The SHAP algorithm45 is based on the concept of Shapley value as part of mathematical game theory and its branch describing cooperative games44. This modelling can be used to predict the local importance of variables46. If we consider the interactions between species in a biocoenosis as a game for resources and, more broadly, for adaptation and survival48, then modelling from SHAP can successfully serve as a tool to predict and determine trends in changes in the living components of an ecosystem under the influence of variability in environmental factors. An example of this is the prediction of the sensitivity of the biotic and abiotic components of the Vistula Lagoon ecosystem under the influence of changes in weather conditions from season to season40. The cited work provides a more comprehensive description of the adaptation of the Shapley value concept to the prediction of changes in biocenosis components under the influence of instability of the physical environment.
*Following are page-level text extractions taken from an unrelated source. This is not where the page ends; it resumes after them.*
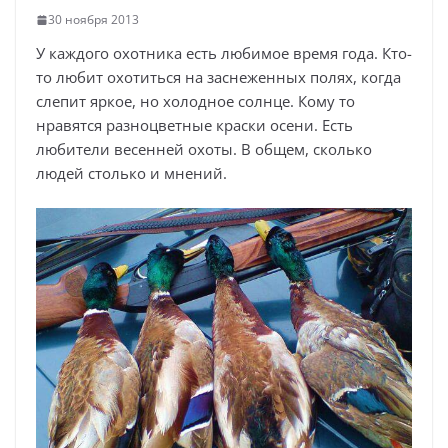
30 ноября 2013
У каждого охотника есть любимое время года. Кто-
то любит охотиться на заснеженных полях, когда
слепит яркое, но холодное солнце. Кому то
нравятся разноцветные краски осени. Есть
любители весенней охоты. В общем, сколько
людей столько и мнений.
In the present study, the Shapley value was used to predict the trend of biomass changes of 76 zooplankton taxa during the growing season under the influence of winter warming of artificial reservoir water. To analyse the environmental context of the changes in the assemblage of these aquatic organisms, modelling from SHAP was also used to predict the changes in eleven physicochemical parameters. The changes in biological and physicochemical parameters can be positive or negative, and a parameter can also prove insensitive to these changes. Since the Shapley value plot for the traits in the model contains the individual position of these values for each observation, we applied the function ABS _SHAP, which synthetically indicates the predominant positive or negative change in a trait (taxon biomass or abiotic factor). We obtained the corresponding code from Github platform92. Diagrams showing the individual Shapley value distribution for each observation (biomass measurement) can be found in the Supplementary Information. The final output of the SHAP modelling for interpretation was the mean Shapley values from five random runs of the model. We used the model code from Medium Towards Data Science service93.